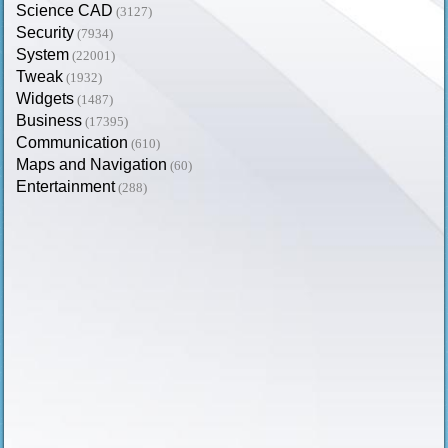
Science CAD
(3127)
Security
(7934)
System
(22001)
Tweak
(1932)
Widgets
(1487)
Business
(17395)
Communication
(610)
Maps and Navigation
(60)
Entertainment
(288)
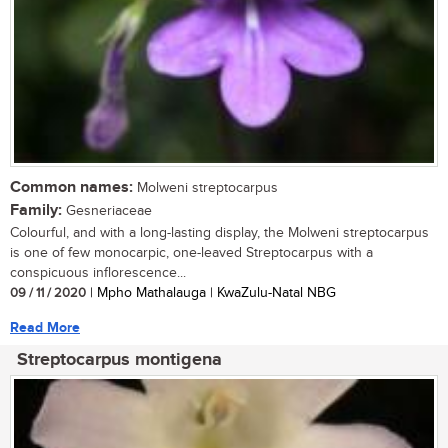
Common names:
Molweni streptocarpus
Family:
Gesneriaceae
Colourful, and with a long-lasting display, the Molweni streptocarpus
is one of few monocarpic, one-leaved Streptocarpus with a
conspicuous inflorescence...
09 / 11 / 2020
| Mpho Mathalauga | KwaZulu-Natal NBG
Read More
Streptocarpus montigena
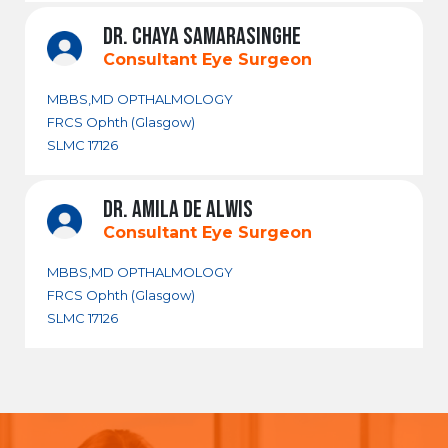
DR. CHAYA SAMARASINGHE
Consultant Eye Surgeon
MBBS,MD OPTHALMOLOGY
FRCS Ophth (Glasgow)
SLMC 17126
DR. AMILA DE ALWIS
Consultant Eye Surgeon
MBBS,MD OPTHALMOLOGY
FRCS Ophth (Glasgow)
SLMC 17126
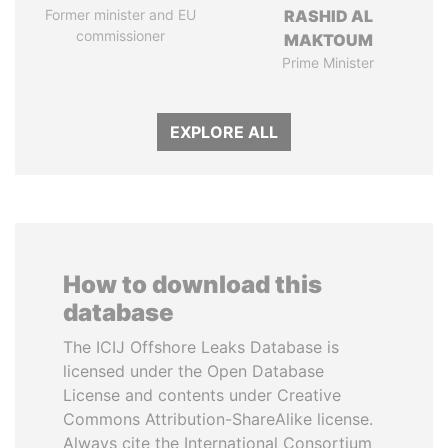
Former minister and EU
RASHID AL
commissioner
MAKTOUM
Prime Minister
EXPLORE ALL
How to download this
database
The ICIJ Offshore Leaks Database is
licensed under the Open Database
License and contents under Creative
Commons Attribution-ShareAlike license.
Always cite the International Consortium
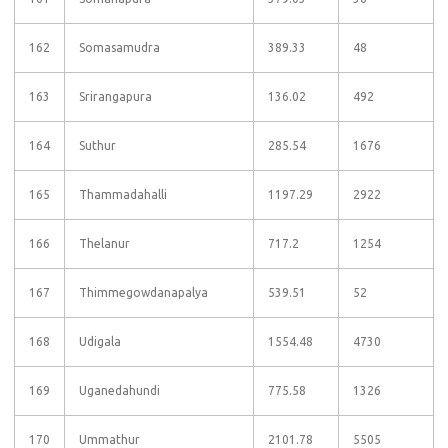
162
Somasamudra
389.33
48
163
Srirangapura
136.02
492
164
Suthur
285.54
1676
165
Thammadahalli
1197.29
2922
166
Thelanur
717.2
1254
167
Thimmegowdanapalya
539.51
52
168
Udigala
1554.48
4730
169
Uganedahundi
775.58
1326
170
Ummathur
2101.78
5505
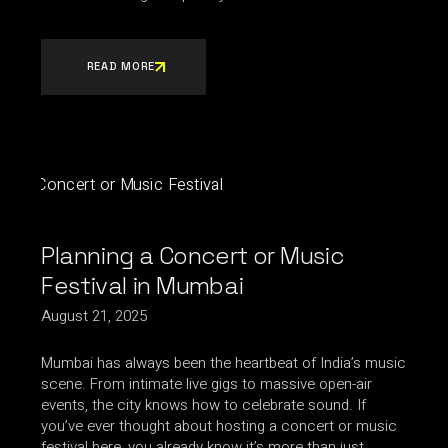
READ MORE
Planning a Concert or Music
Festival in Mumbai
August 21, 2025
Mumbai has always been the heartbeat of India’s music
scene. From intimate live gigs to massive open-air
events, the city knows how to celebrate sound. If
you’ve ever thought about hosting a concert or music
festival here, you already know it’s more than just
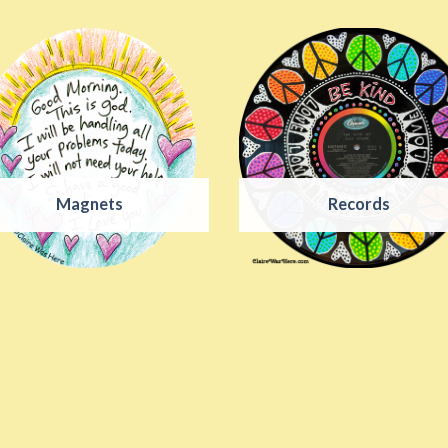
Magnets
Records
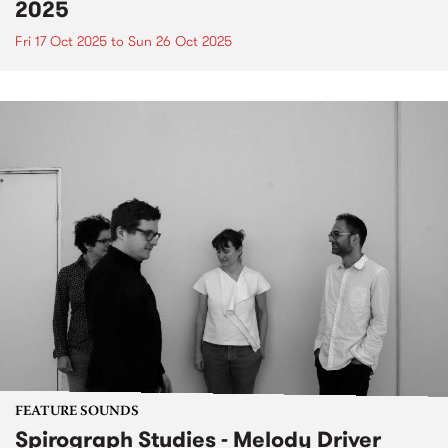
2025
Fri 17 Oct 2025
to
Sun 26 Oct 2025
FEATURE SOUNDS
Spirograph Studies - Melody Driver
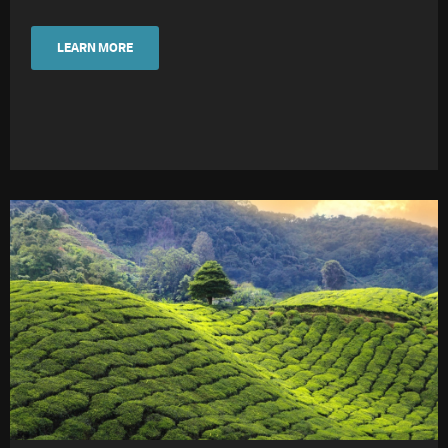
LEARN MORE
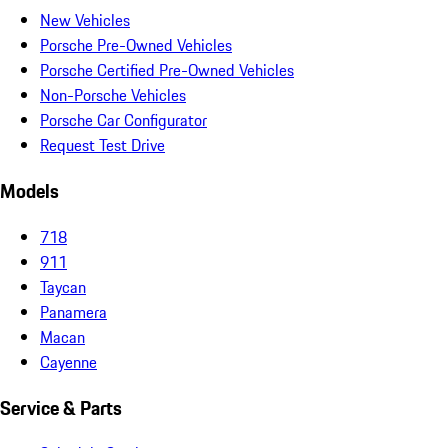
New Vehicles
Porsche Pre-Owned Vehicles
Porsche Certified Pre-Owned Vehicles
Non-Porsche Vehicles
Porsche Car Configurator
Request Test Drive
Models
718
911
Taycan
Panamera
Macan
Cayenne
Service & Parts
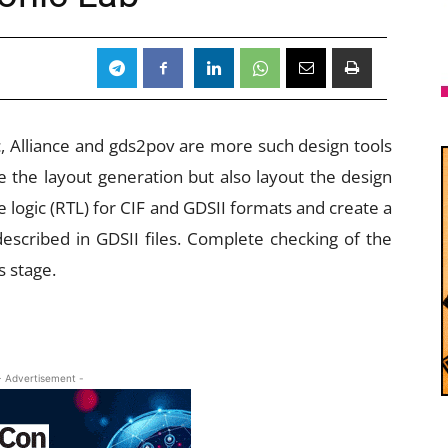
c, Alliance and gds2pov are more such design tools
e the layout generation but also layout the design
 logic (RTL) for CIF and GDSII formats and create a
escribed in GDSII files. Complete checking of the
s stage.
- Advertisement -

[What is required]:
Starting at the line with "Entertainment" and finishing at the line with "commissioner", copy the material above exactly, both lines included. Nothing else goes in, and no pictures.

[Solution to this task]:
Entertainment
(288)
Common names:
Molweni streptocarpus
Family:
Gesneriaceae
Colourful, and with a long-lasting display, the Molweni streptocarpus
is one of few monocarpic, one-leaved Streptocarpus with a
conspicuous inflorescence...
09 / 11 / 2020
| Mpho Mathalauga | KwaZulu-Natal NBG
Read More
Streptocarpus montigena
DR. CHAYA SAMARASINGHE
Consultant Eye Surgeon
MBBS,MD OPTHALMOLOGY
FRCS Ophth (Glasgow)
SLMC 17126
DR. AMILA DE ALWIS
Consultant Eye Surgeon
MBBS,MD OPTHALMOLOGY
FRCS Ophth (Glasgow)
SLMC 17126
Former minister and EU
RASHID AL
commissioner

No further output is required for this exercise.